EXERCISE REQUIREMENTS -
The response must contain every record, repeated exactly.

_____

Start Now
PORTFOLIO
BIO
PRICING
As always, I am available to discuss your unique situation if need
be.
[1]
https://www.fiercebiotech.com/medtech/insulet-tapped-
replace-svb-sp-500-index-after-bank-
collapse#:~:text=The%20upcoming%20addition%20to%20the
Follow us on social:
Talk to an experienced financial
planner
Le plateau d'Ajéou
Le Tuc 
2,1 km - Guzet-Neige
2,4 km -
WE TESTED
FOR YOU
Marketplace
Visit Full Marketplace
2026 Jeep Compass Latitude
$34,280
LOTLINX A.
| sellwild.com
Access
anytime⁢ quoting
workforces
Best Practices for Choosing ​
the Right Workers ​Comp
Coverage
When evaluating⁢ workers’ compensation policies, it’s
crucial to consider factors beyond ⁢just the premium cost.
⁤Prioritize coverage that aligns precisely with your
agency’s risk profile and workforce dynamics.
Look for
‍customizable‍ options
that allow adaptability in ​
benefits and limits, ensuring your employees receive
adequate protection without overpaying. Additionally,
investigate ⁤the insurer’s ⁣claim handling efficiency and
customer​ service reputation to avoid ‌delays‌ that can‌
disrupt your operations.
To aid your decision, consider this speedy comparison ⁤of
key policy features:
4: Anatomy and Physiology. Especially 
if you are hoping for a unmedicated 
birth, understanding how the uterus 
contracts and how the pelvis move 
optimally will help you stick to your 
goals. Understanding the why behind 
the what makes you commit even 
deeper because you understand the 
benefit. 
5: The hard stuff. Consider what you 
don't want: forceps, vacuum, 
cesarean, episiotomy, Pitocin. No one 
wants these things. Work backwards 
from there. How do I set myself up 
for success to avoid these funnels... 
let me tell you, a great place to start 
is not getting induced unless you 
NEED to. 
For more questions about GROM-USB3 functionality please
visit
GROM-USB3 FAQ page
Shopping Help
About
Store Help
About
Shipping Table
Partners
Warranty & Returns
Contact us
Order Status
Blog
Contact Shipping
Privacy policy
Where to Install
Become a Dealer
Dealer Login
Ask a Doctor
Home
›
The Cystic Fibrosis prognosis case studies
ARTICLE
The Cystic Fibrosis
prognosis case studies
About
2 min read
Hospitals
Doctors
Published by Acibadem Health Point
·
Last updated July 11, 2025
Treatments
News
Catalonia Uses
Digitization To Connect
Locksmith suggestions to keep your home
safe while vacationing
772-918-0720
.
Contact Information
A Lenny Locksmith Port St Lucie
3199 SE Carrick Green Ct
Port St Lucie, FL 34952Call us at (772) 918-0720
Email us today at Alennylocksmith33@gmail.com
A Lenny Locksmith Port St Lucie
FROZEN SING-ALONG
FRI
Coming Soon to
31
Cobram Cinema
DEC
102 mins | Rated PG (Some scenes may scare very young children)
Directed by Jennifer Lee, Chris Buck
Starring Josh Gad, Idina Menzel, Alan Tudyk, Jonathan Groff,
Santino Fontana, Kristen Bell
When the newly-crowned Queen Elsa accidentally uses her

_____

TASK RESULT -
Start Now
PORTFOLIO
BIO
PRICING
As always, I am available to discuss your unique situation if need
be.
[1]
https://www.fiercebiotech.com/medtech/insulet-tapped-
replace-svb-sp-500-index-after-bank-
collapse#:~:text=The%20upcoming%20addition%20to%20the
Follow us on social:
Talk to an experienced financial
planner
Le plateau d'Ajéou
Le Tuc 
2,1 km - Guzet-Neige
2,4 km -
WE TESTED
FOR YOU
Marketplace
Visit Full Marketplace
2026 Jeep Compass Latitude
$34,280
LOTLINX A.
| sellwild.com
Access
anytime⁢ quoting
workforces
Best Practices for Choosing ​
the Right Workers ​Comp
Coverage
When evaluating⁢ workers’ compensation policies, it’s
crucial to consider factors beyond ⁢just the premium cost.
⁤Prioritize coverage that aligns precisely with your
agency’s risk profile and workforce dynamics.
Look for
‍customizable‍ options
that allow adaptability in ​
benefits and limits, ensuring your employees receive
adequate protection without overpaying. Additionally,
investigate ⁤the insurer’s ⁣claim handling efficiency and
customer​ service reputation to avoid ‌delays‌ that can‌
disrupt your operations.
To aid your decision, consider this speedy comparison ⁤of
key policy features:
4: Anatomy and Physiology. Especially 
if you are hoping for a unmedicated 
birth, understanding how the uterus 
contracts and how the pelvis move 
optimally will help you stick to your 
goals. Understanding the why behind 
the what makes you commit even 
deeper because you understand the 
benefit. 
5: The hard stuff. Consider what you 
don't want: forceps, vacuum, 
cesarean, episiotomy, Pitocin. No one 
wants these things. Work backwards 
from there. How do I set myself up 
for success to avoid these funnels... 
let me tell you, a great place to start 
is not getting induced unless you 
NEED to. 
For more questions about GROM-USB3 functionality please
visit
GROM-USB3 FAQ page
Shopping Help
About
Store Help
About
Shipping Table
Partners
Warranty & Returns
Contact us
Order Status
Blog
Contact Shipping
Privacy policy
Where to Install
Become a Dealer
Dealer Login
Ask a Doctor
Home
›
The Cystic Fibrosis prognosis case studies
ARTICLE
The Cystic Fibrosis
prognosis case studies
About
2 min read
Hospitals
Doctors
Published by Acibadem Health Point
·
Last updated July 11, 2025
Treatments
News
Catalonia Uses
Digitization To Connect
Locksmith suggestions to keep your home
safe while vacationing
772-918-0720
.
Contact Information
A Lenny Locksmith Port St Lucie
3199 SE Carrick Green Ct
Port St Lucie, FL 34952Call us at (772) 918-0720
Email us today at Alennylocksmith33@gmail.com
A Lenny Locksmith Port St Lucie
FROZEN SING-ALONG
FRI
Coming Soon to
31
Cobram Cinema
DEC
102 mins | Rated PG (Some scenes may scare very young children)
Directed by Jennifer Lee, Chris Buck
Starring Josh Gad, Idina Menzel, Alan Tudyk, Jonathan Groff,
Santino Fontana, Kristen Bell
When the newly-crowned Queen Elsa accidentally uses her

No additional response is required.